The Taliban has in the past denied that it hosts foreign fighters. But, when asked about this matter by TRT World, Mujahid would neither confirm nor deny the presence of TTP members in Taliban-controlled areas of Afghanistan. The US State Department declined to comment for this story, and Pakistan’s foreign ministry did not reply to emailed questions.
While much of the focus has been on Al Qaeda’s continuing relationship with the Taliban, less attention has been paid to TTP, a brutal terrorist organisation which wreaked havoc in Pakistan from 2007 to 2014 and seems to be undergoing a resurgence after several years of degraded capability.
TTP is a similar, but distinct, movement from the Afghan Taliban. While the latter emerged in the 1990s, TTP originated in the years following the 2001 US invasion of Afghanistan, when pro-Taliban Pakistani tribesmen along with Arab, Chechen, and Central Asian militants fled into Pakistan’s tribal areas and coalesced to form a new umbrella group, TTP, in 2007.
Where loyalties lie
TTP has from its inception supported the insurgency in Afghanistan, fighting alongside the Afghan Taliban and helping to shelter its fighters in Pakistan.
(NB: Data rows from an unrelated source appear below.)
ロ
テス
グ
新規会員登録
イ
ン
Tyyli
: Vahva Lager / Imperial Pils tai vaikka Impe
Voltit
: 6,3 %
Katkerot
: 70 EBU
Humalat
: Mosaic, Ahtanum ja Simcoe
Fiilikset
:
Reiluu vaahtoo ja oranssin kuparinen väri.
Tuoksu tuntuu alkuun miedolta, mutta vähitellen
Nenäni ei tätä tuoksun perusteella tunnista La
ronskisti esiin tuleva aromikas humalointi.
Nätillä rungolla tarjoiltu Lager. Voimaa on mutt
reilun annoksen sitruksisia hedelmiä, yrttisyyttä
TTP’s emirs have repeatedly pledged allegiance to the Afghan Taliban’s leader, although the two groups have separate chains of command.
Moreover, the Haqqani Network – part of the Afghan Taliban – has helped to repair divisions in the fissiparous TTP. “Both Jalal and Siraj Haqqani mediated jirgas to resolve organisational issues and factionalism in the TTP,” said Asfandyar Mir, a postdoctoral fellow at Stanford University Center for International Security and Cooperation.
However, although the two groups’ aims overlap, they do not match. “The Afghan Taliban, while it has ties to international terror groups, is a local insurgency targeting the Afghan state,” said Michael Kugelman, Senior Associate for South Asia at the Wilson Center.
“The Pakistani Taliban targets the Pakistani state, and when it had more strength, it also had overseas targets in its crosshairs, including America,” Kugelman told TRT World. TTP, unlike the Afghan Taliban, has been designated as a foreign terrorist organisation by the US.
A police vehicle moves along 44th street near Times Square in New York Sunday, May 2, 2010, as an investigation was underway after an attempted car-bombing by Faisal Shahzad who received bomb-making training from the Tehreek e Taliban Pakistan.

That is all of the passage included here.